Wydaje mi się, że przez wzgląd na sytuację klimatyczną musi dojść do przewartościowania. Jeśli tak się nie stanie, to skończymy na planecie, której duże połacie będą niezamieszkiwalne przez ludzi. Kryzys klimatyczny jest objawem gospodarki osadzonej na wartościach, które dzisiaj widzimy, że nie działają. Więc wymaga od nas zmiany postępowania w imię nowych priorytetów. Jeśli chodzi o pandemię, to jest ciężej na takie zdecydowane wnioski. Kiedy pisałam książkę w środku lockdownu, czułam, że pandemia zmieni to, jak cenimy niektóre zawody. Kiedy nie mogliśmy posłać naszych dzieci do szkoły i musieliśmy je uczyć w domu, zorientowaliśmy się, jak trudna i ważna jest praca nauczyciela, że stanowczo powinni mieć pensje wypłacane w milionach. Podobnie było z opieką nad osobami starszymi czy małymi dziećmi. Nagle te niepoważne wcześniej zawody okazały się być kluczowe. Ale mimo takich refleksji wciąż nie widzę, by to faktycznie zmieniło nasze wartości. Pewnie jestem niecierpliwa, takie zmiany trwają. Ale teraz po wielu miesiącach trwania tego stanu nie jestem już tak pewna, czy faktycznie pandemia na stałe przewartościuje nam gospodarkę i pracę.

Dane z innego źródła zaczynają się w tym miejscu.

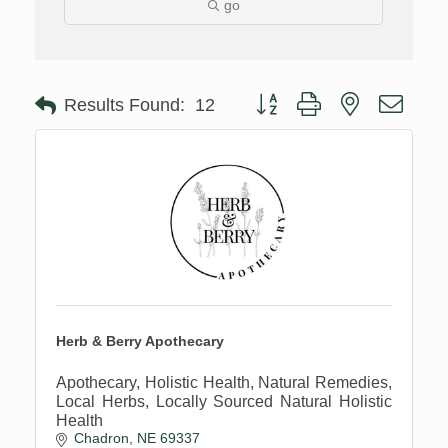
go
Button group with nested drop
Results Found:
12
Herb & Berry Apothecary
Apothecary, Holistic Health, Natural Remedies,
Local Herbs, Locally Sourced Natural Holistic
Health
Chadron
NE
69337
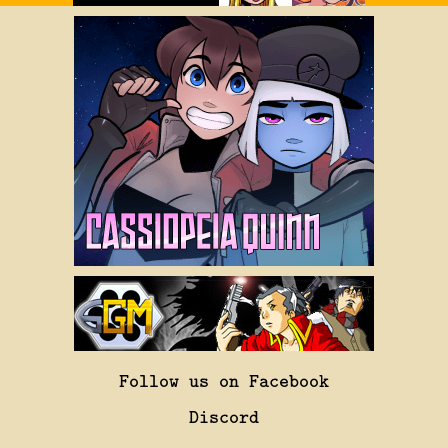
Follow us on Facebook
Discord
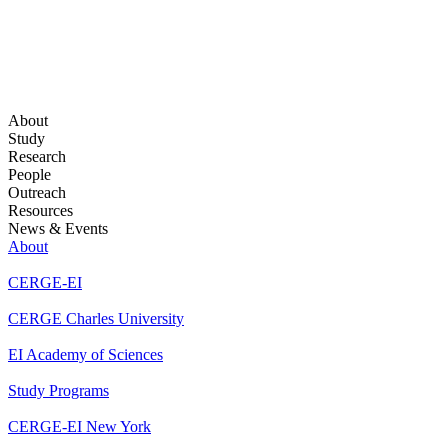
About
Study
Research
People
Outreach
Resources
News & Events
About
CERGE-EI
CERGE Charles University
EI Academy of Sciences
Study Programs
CERGE-EI New York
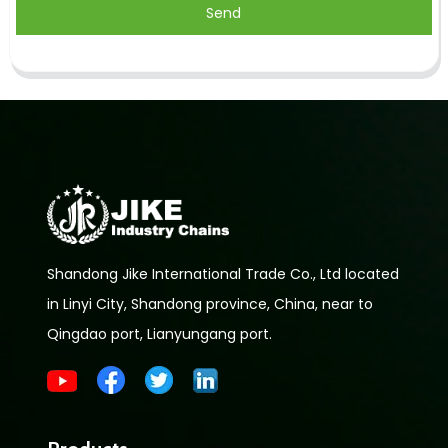
Send
Shandong Jike International Trade Co., Ltd located
in Linyi City, Shandong province, China, near to
Qingdao port, Lianyungang port.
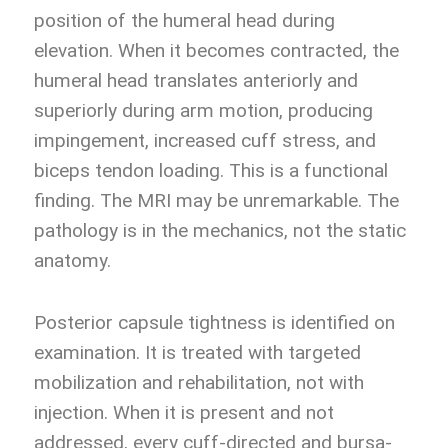
position of the humeral head during
elevation. When it becomes contracted, the
humeral head translates anteriorly and
superiorly during arm motion, producing
impingement, increased cuff stress, and
biceps tendon loading. This is a functional
finding. The MRI may be unremarkable. The
pathology is in the mechanics, not the static
anatomy.
Posterior capsule tightness is identified on
examination. It is treated with targeted
mobilization and rehabilitation, not with
injection. When it is present and not
addressed, every cuff-directed and bursa-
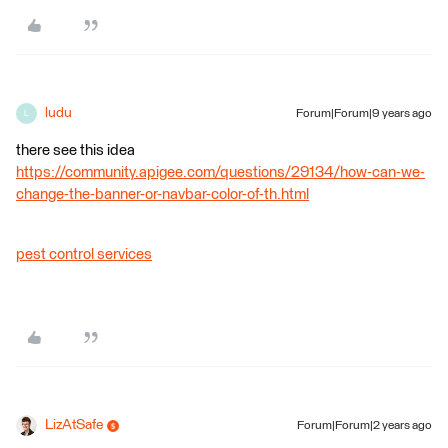
ludu
Forum|Forum|9 years ago
L
there see this idea
https://community.apigee.com/questions/29134/how-can-we-
change-the-banner-or-navbar-color-of-th.html
pest control services
LizAtSafe
Forum|Forum|2 years ago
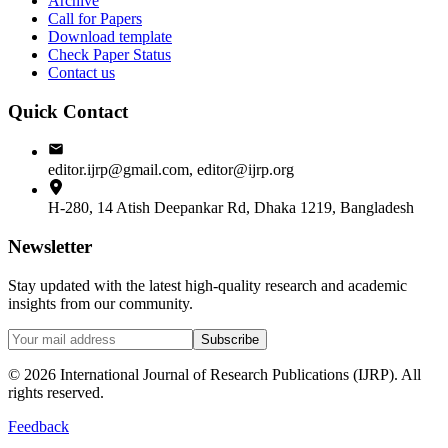
Archive
Call for Papers
Download template
Check Paper Status
Contact us
Quick Contact
editor.ijrp@gmail.com, editor@ijrp.org
H-280, 14 Atish Deepankar Rd, Dhaka 1219, Bangladesh
Newsletter
Stay updated with the latest high-quality research and academic
insights from our community.
Subscribe
©
2026
International Journal of Research Publications (IJRP). All
rights reserved.
Feedback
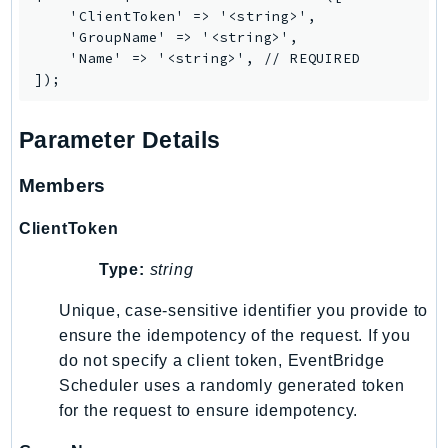
    'ClientToken' => '<string>',

SSMGuiConnect
    'GroupName' => '<string>',

SSMIncidents
    'Name' => '<string>', // REQUIRED

SSMQuickSetup
SsmSap
Parameter Details
SSO
SSOAdmin
Members
SSOOIDC
StorageGateway
ClientToken
Sts
Type:
string
SupplyChain
Support
Unique, case-sensitive identifier you provide to
SupportApp
ensure the idempotency of the request. If you
do not specify a client token, EventBridge
SupportAuthZ
Scheduler uses a randomly generated token
Sustainability
for the request to ensure idempotency.
Swf
Synthetics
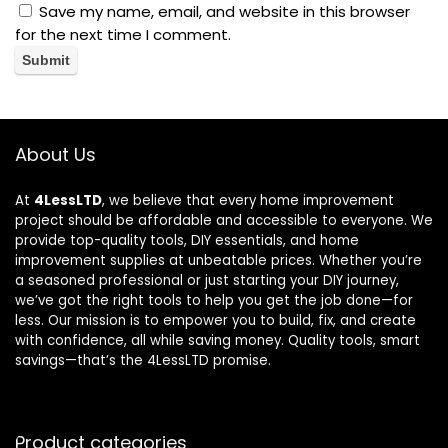
Save my name, email, and website in this browser
for the next time I comment.
About Us
At
4LessLTD
, we believe that every home improvement
project should be affordable and accessible to everyone. We
provide top-quality tools, DIY essentials, and home
improvement supplies at unbeatable prices. Whether you’re
a seasoned professional or just starting your DIY journey,
we’ve got the right tools to help you get the job done—for
less. Our mission is to empower you to build, fix, and create
with confidence, all while saving money. Quality tools, smart
savings—that’s the 4LessLTD promise.
Product categories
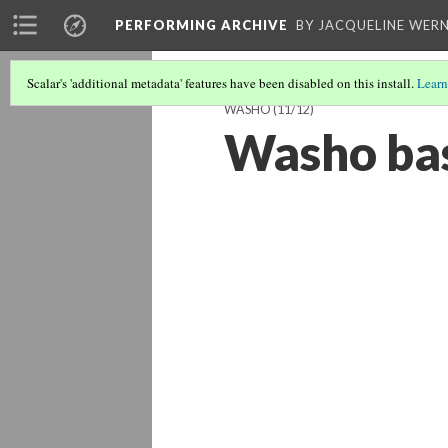
PERFORMING ARCHIVE
BY JACQUELINE WERN
Scalar's 'additional metadata' features have been disabled on this install.
Learn
WASHO
(11/12)
Washo bas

Ale zmiana jest potrzebna, a jeśli tak, to jak ją można zainspirować? Czy da się ją narzucić z góry albo można ją obudzić ruchami społecznymi?

Obie opcje są możliwe. Mówię o tym w książce w kontekście innowacji. Innowacja jest wynikiem tego, że ludzie zmieniają swoje zachowanie i żądają nowych rzeczy, a za tą potrzebą idą inwestycje. Może być też inaczej i to rząd może czasami stymulować określonego rodzaju inwestycje. Innowacje są zwykle wynikiem wszystkich tych rzeczy idących ręka w rękę. 

Weźmy energię słoneczną i cenę paneli słonecznych, która bardzo zmalała. To połączenie działania przepisów oraz faktu, że ludzie zaczęli inwestować w panele, bo zmieniły nam się wartości. Do tego dochodzi sektor finansowy i firmy, które mocniej inwestują w tę branżę. Często trudno powiedzieć, co konkretnie miało wpływ na daną zmianę, bo te działania się przeplatają.

* Katrine Marcal – pochodząca ze Szwecji dziennikarka ekonomiczna i pisarka. Autorka głośnej, przetłumaczonej na ponad 20 języków książki „Jedyna płeć” i licznych artykułów z dziedziny ekonomii. W 2015 roku znalazła się na tworzonej przez BBC liście 100 Woman.